Nous sommes ici au plus vif de l’œuvre de William Kentridge. On a affaire à une démarche profondément enracinée dans l’histoire politique récente de l’Afrique du Sud. Le dispositif de Kentridge dont je viens de faire sommairement le tour, avec son foyer sur l’effaçage et ses bavures, toute cette «activité imparfaite» qui se coupe volontairement des images trop séduisante, «en état de grâce» («les images que j’aime ne sont pas pour moi»), a pour objet la réactivation des traces ténues de l’histoire particulièrement dramatique de l’apartheid, ensevelies dans des paysages muets, la mise en mouvement de la mémoire défaillante, de la mauvaise foi, de la culpabilité… L’animation selon Kentridge est avant toute chose le déploiement de ce procès d’ensevelissement et de réémergence sur le papier, sur l’écran et au sein de la conscience de chacun. C’est là que toute l’activité de l’artiste trouve sa cohérence.
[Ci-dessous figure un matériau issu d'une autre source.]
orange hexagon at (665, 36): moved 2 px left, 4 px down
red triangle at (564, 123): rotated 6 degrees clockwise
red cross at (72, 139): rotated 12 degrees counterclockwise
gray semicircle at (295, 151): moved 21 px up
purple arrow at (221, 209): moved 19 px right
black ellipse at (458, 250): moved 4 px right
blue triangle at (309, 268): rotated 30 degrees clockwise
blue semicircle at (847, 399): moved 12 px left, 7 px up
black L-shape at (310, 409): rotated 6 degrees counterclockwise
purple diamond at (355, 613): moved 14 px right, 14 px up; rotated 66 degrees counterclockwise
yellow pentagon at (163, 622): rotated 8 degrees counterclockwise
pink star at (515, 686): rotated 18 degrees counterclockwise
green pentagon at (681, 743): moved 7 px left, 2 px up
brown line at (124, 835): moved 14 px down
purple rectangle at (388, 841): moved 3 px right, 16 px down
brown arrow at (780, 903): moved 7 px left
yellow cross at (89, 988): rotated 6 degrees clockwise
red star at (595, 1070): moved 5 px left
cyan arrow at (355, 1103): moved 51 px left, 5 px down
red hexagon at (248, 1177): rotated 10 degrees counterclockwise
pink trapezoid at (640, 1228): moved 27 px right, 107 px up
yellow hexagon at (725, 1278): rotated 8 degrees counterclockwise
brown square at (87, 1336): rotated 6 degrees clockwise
Alors qu’est-ce que ce travail fait à l’animation ? Ce n’est évidemment pas quelque chose dont on peut tirer des leçons simples que n’importe qui, n’importe où, pourrait mettre en pratique. C’est une entreprise tout à fait spécifique, liée à une situation à la fois personnelle et politique, qui n’est pas imitable, et c’est de là qu’elle tire sa force. Il y a chez Kentridge, dans le contexte qui est le sien, une réinvention de fond en comble des données de l’animation. Je ne veux pas dire une invention de nouvelles techniques. McLaren inventait des techniques, dans une toute autre époque et un tout autre contexte de cinéma et, ce faisant, réinventait aussi, à sa façon, les données de l’animation et du cinéma. En disant «réinventer les données de l’animation», je veux dire réactiver son principe même, qui fut son acte de naissance, et en faire un opérateur de sens.
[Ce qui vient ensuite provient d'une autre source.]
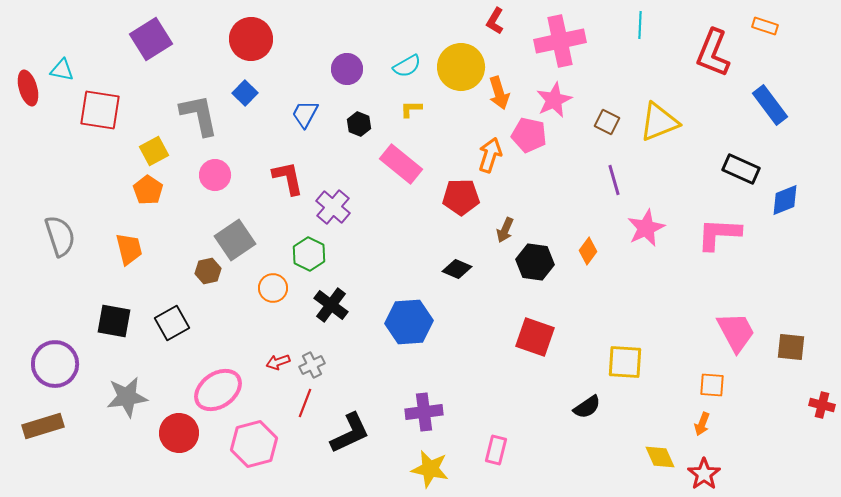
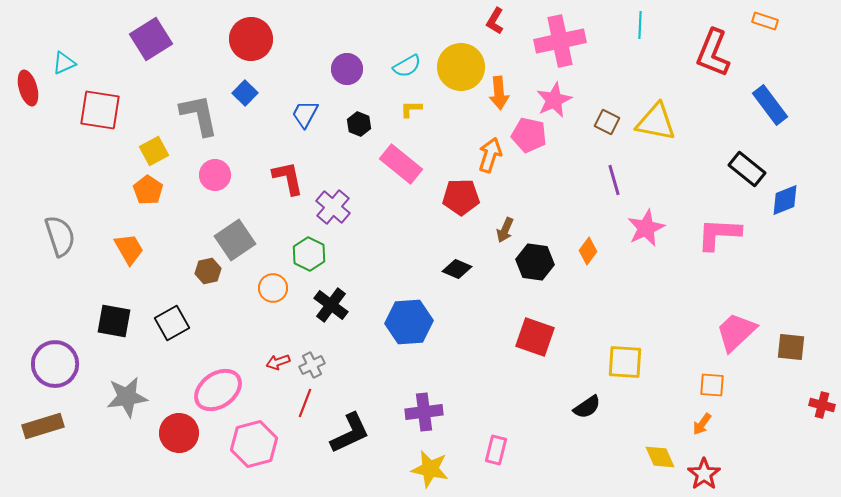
orange rectangle at (765, 26): moved 5 px up
cyan triangle at (62, 70): moved 2 px right, 7 px up; rotated 35 degrees counterclockwise
orange arrow at (499, 93): rotated 12 degrees clockwise
yellow triangle at (659, 122): moved 3 px left; rotated 33 degrees clockwise
black rectangle at (741, 169): moved 6 px right; rotated 15 degrees clockwise
orange trapezoid at (129, 249): rotated 16 degrees counterclockwise
pink trapezoid at (736, 332): rotated 105 degrees counterclockwise
orange arrow at (702, 424): rotated 15 degrees clockwise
L’entreprise de Kentridge est également marquée par l’époque où «le cinéma d’animation» disparaît comme entité fermée. On peut imaginer qu’il a trouvé « l’animation» comme un objet désuet, perdu au détour d’une fin de siècle, et qu’il en a fait l’outil idéal pour ses propres fins, pour son projet de travail sur les disjonctions entre des composantes contradictoires de la vie quotidienne, avec lesquelles nous devons nous accommoder. Il se sert des pièces détachées du cinéma d’animation pour fabriquer, par bricolage impur et probablement sans pérennité, un nouvel appareil qui a la malléabilité et l’ubiquité nécessaires pour se mettre en rapport avec ce monde en éclats, appareil qui actualise toujours la force du «cinéma», en tant que travail sur l’espace et le temps, médiatisé par la technique. Et cela est à mettre en ligne avec son intérêt pour d’autres désuétudes nostalgiques (les jeux pré-cinéma, les ombres, les marionnettes, le cinéma de Mélies, les images noir et blanc rappelant les débuts du 20ième siècle, etc.). Il n’y a probablement pas d’autres destins pour le cinéma d’animation que de devoir, de façon sans cesse renouvelée, en reconstruire ainsi les données dans le présent de l’histoire. Sa fulgurance en dépend.
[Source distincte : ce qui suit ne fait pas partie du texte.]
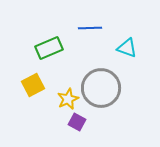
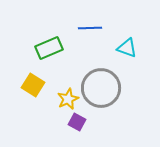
yellow square: rotated 30 degrees counterclockwise
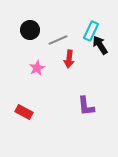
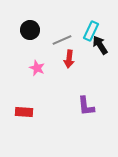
gray line: moved 4 px right
pink star: rotated 21 degrees counterclockwise
red rectangle: rotated 24 degrees counterclockwise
Il faudrait ici longuement citer un texte essentiel, In praise of shadows (En l’honneur des ombres), que Kentridge a écrit en marge du projet théâtral Zeno at 4 a.m., dans lequel il opère un surprenant renversement du mythe de la caverne de Platon. «Est ce que ça peut marcher à l’envers – une personne aveuglée et débordée par la lumière du soleil, incapable de la regarder, familière avec le monde de tous les jours et la surface des choses, décidant de descendre dans le monde des ombres, pas seulement par besoin de soulagement, mais aussi par besoin d’élucidation ?» (ibidem p. 156). Ici par «ombres» on doit comprendre non seulement le théâtre d’ombres, mais aussi les marionnettes et, certainement, le cinéma d’animation, toutes les formes de représentations qui par définition échappent à l’identification psychologique et excluent toute approche stanislaskienne. Je me contente d’aller directement à sa conclusion : «Voir, plutôt que la simple projection d’ombres et de lumières sur une rétine, est toujours une médiation entre cette image et d’autres connaissances préalables. Ce que font les ombres, en tant qu’objets, silhouettes ou marionnettes, c’est de rendre cette médiation consciente. Le monde des ombres nous dit des choses au sujet de la vision, qui sont invisibles sous la lumière du soleil» (ibidem p. 159). C’est bien à une telle descente dans la caverne que l’expo Kentridge conviait le visiteur.